In 2008, with the funding of the government, the University of Dhaka, DataSoft IT firm and Bangladesh Jute Research Institute initiated a collaborative genome research program on jute under the leadership of Dr. Maqsudul Alam who had previously sequenced the genomes of papaya and rubber. Subsequently, in 2010, the group of scientists successfully sequenced the genome of jute, through which, Bangladesh became only the second country after Malaysia, among the developing nations, to have successfully sequenced a plant genome.

=== Fungus ===
In 2012, the same group of scientists decoded the genome of Macrophomina phaseolina, a Botryosphaeriaceae fungus, which is responsible for causing seedling blight, root rot, and charcoal rot of more than 500 crop and non-crop species throughout the world. The sequencing took place at the laboratory of Bangladesh Jute Research Institute and was done as part of The Basic and applied Research on Jute project.

=== Rice ===
In 2021, scientists at the Bangladesh Institute of Nuclear Agriculture (BINA) and Bangladesh Agricultural University (BAU) unveiled the full genome sequence of salinity and submergence-tolerant rice for the first time.

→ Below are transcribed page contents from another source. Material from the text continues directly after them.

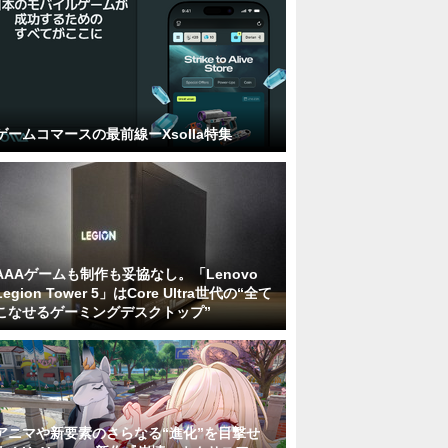
ゲームコマースの最前線ーXsolla特集
AAAゲームも制作も妥協なし。「Lenovo
Legion Tower 5」はCore Ultra世代の“全て
こなせるゲーミングデスクトップ”
アニマや新要素のさらなる“進化”を目撃せ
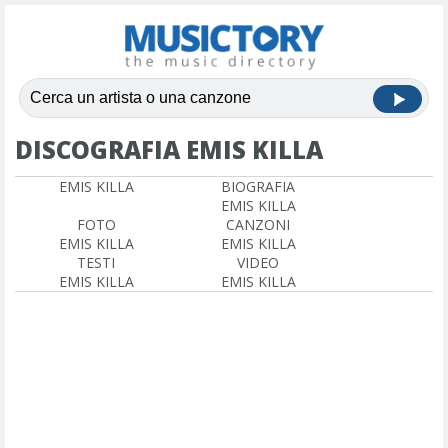
DISCOGRAFIA EMIS KILLA
EMIS KILLA
BIOGRAFIA
EMIS KILLA
FOTO
CANZONI
EMIS KILLA
EMIS KILLA
TESTI
VIDEO
EMIS KILLA
EMIS KILLA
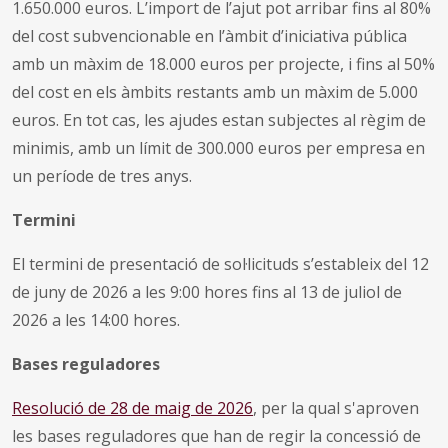
1.650.000 euros. L’import de l’ajut pot arribar fins al 80%
del cost subvencionable en l’àmbit d’iniciativa pública
amb un màxim de 18.000 euros per projecte, i fins al 50%
del cost en els àmbits restants amb un màxim de 5.000
euros. En tot cas, les ajudes estan subjectes al règim de
minimis, amb un límit de 300.000 euros per empresa en
un període de tres anys.
Termini
El termini de presentació de sol·licituds s’estableix del 12
de juny de 2026 a les 9:00 hores fins al 13 de juliol de
2026 a les 14:00 hores.
Bases reguladores
Resolució de 28 de maig de 2026
, per la qual s'aproven
les bases reguladores que han de regir la concessió de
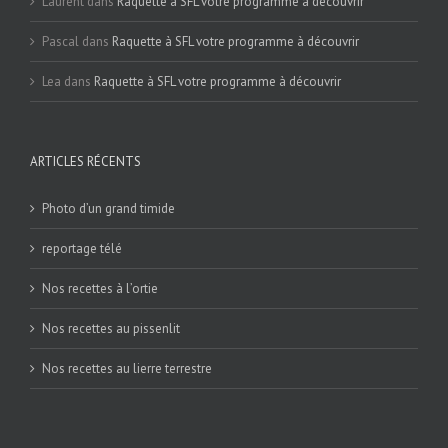
Laurent
dans
Raquette à SFL votre programme à découvrir
Pascal
dans
Raquette à SFL votre programme à découvrir
Lea
dans
Raquette à SFL votre programme à découvrir
ARTICLES RÉCENTS
Photo d’un grand timide
reportage télé
Nos recettes à l’ortie
Nos recettes au pissenlit
Nos recettes au lierre terrestre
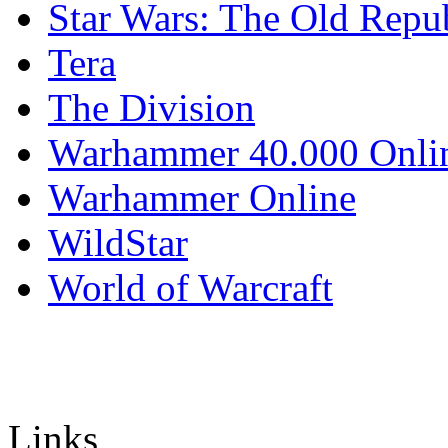
Star Wars: The Old Repu
Tera
The Division
Warhammer 40.000 Onli
Warhammer Online
WildStar
World of Warcraft
Links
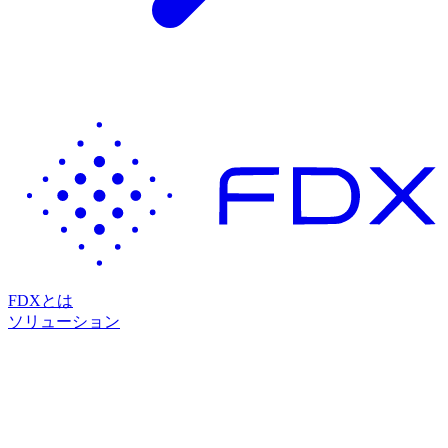
FDXとは
ソリューション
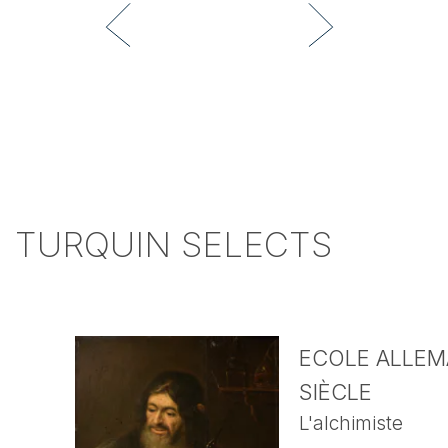
TURQUIN SELECTS
ECOLE ALLEMA
SIÈCLE
L'alchimiste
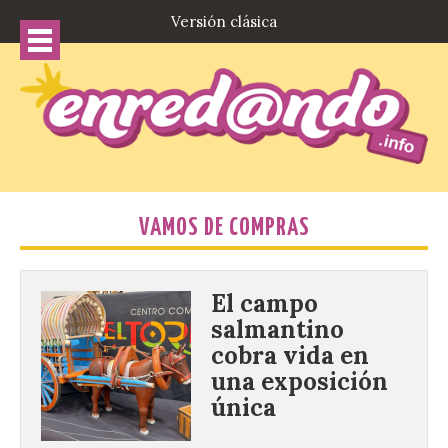
Versión clásica
VAMOS DE COMPRAS
El campo
salmantino
cobra vida en
una exposición
única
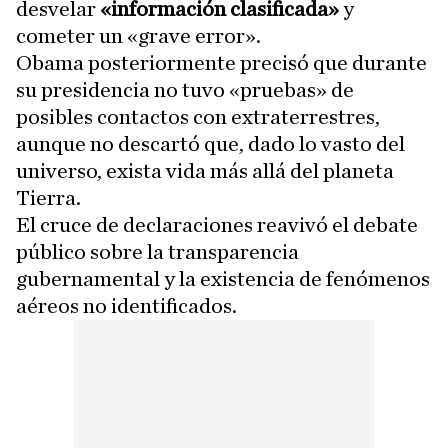
desvelar
«información clasificada»
y
cometer un «grave error».
Obama posteriormente precisó que durante
su presidencia no tuvo «pruebas» de
posibles contactos con extraterrestres,
aunque no descartó que, dado lo vasto del
universo, exista vida más allá del planeta
Tierra.
El cruce de declaraciones reavivó el debate
público sobre la transparencia
gubernamental y la existencia de fenómenos
aéreos no identificados.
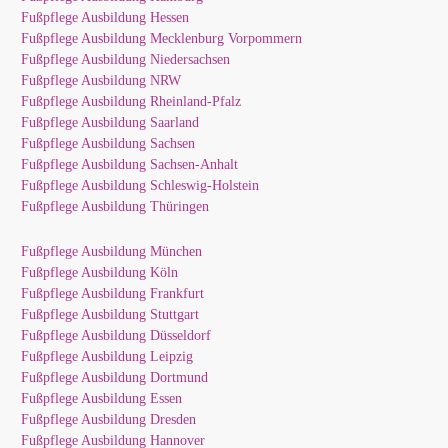
Fußpflege Ausbildung Hessen
Fußpflege Ausbildung Mecklenburg Vorpommern
Fußpflege Ausbildung Niedersachsen
Fußpflege Ausbildung NRW
Fußpflege Ausbildung Rheinland-Pfalz
Fußpflege Ausbildung Saarland
Fußpflege Ausbildung Sachsen
Fußpflege Ausbildung Sachsen-Anhalt
Fußpflege Ausbildung Schleswig-Holstein
Fußpflege Ausbildung Thüringen
Fußpflege Ausbildung München
Fußpflege Ausbildung Köln
Fußpflege Ausbildung Frankfurt
Fußpflege Ausbildung Stuttgart
Fußpflege Ausbildung Düsseldorf
Fußpflege Ausbildung Leipzig
Fußpflege Ausbildung Dortmund
Fußpflege Ausbildung Essen
Fußpflege Ausbildung Dresden
Fußpflege Ausbildung Hannover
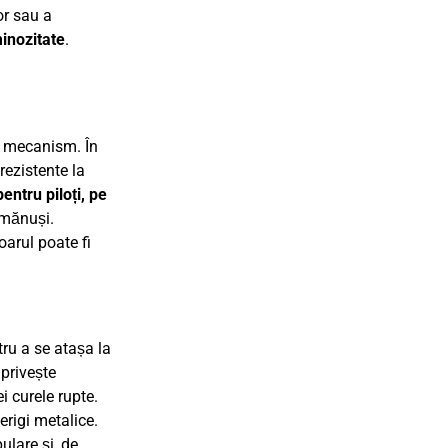
or sau a
minozitate
.
la mecanism. În
rezistente la
entru piloți, pe
u mănuși.
oarul poate fi
tru a se atașa la
 privește
i curele rupte.
erigi metalice.
ulare și, de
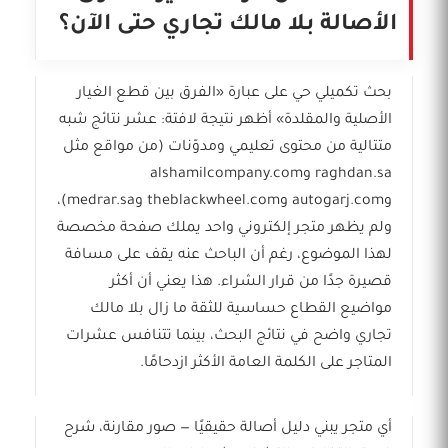
الأصالة بلا مالك تجاري حتى الآن؟
بحث تكميلي حي على عبارة «الفرق بين قطع الغيار
الأصلية والمقلدة» أظهر نتيجة لافتة: عشر نتائج شبه
متتالية من محتوى تعليمي ومدوّنات (من مواقع مثل
raghdan.sa وalshamilcompany.com
وautogarj.com وtheblackwheel.com وmedrar.sa)،
ولم يظهر متجر إلكتروني واحد يملك صفحة مخصصة
لهذا الموضوع، رغم أن الباحث عنه يقف على مسافة
قصيرة جدًا من قرار الشراء. هذا يعني أن أكثر
مواضيع القطاع حساسية للثقة ما زال بلا مالك
تجاري واضح في نتائج البحث، بينما تتنافس عشرات
المتاجر على الكلمة العامة الأكثر ازدحامًا.
أي متجر يبني دليل أصالة حقيقيًا — صور مقارنة، شرح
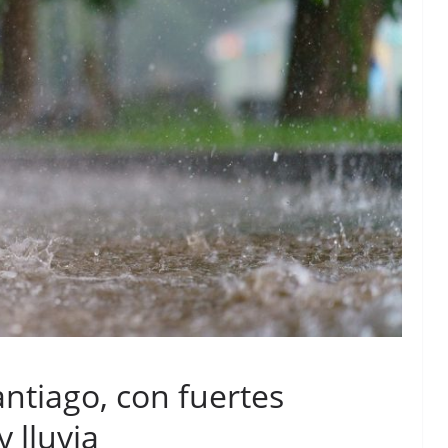
antiago, con fuertes
 lluvia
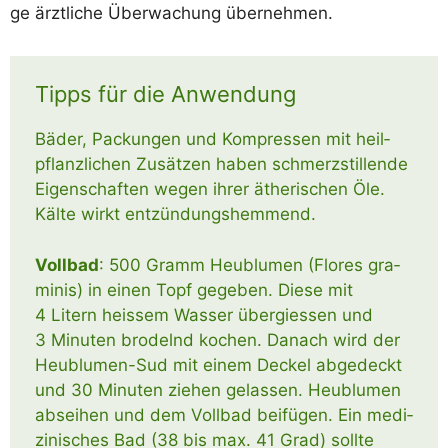
ge ärzt­li­che Über­wa­chung übernehmen.
Tipps für die Anwendung
Bäder, Packun­gen und Kom­pres­sen mit heil­
pflanz­li­chen Zusät­zen haben schmerz­stil­len­de
Eigen­schaf­ten wegen ihrer äthe­ri­schen Öle.
Käl­te wirkt entzündungshemmend.
Voll­bad
: 500 Gramm Heu­blu­men (Flo­res gra­
mi­nis) in einen Topf gege­ben. Die­se mit
4 Litern heis­sem Was­ser über­gies­sen und
3 Minu­ten bro­delnd kochen. Danach wird der
Heu­­blu­­men-Sud mit einem Deckel abge­deckt
und 30 Minu­ten zie­hen gelas­sen. Heu­blu­men
absei­hen und dem Voll­bad bei­fü­gen. Ein medi­
zi­ni­sches Bad (38 bis max. 41 Grad) soll­te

== Biotechnology industry ==
The biotechnology industry is yet to be a major contributor on the national economy, however, according to the experts, the results of some ongoing research shows enough lacks of this sector. BCSIR has undertaken the production of Spirulina and a certain quantity of it is being marketed as tablets by several private manufacturers. BCSIR has also explored the production of baker's yeast using molasses which are by-products of the sugarcane manufacturing plants in the northern part of the country. The net production of molasses numbers about 100,000 million tons per year, about half of which is used in the distilleries for the production of ethanol. The production of Rhizobium is also perceived to have commercial potential. Several private pharmaceutical companies have started to develop separate and dedicated biotech units. Some private firms like BRAC Biotechnology Center, Square Agric-tech and Aman Agro Industries are producing virus-free potato seeds in substantial quantities, gradually reducing the dependency on imported potato seeds. Proshika Tissue Culture Center is now exporting varieties of tissue culture derived orchid plants. Pharmaceutical companies like the Incepta Pharmaceuticals have begun to produce and market insulin and preparing to export abroad. Incepta has also signed an agreement with ICGEB to receive the technological know-how for commercially manufacturing hepatitis B vaccine.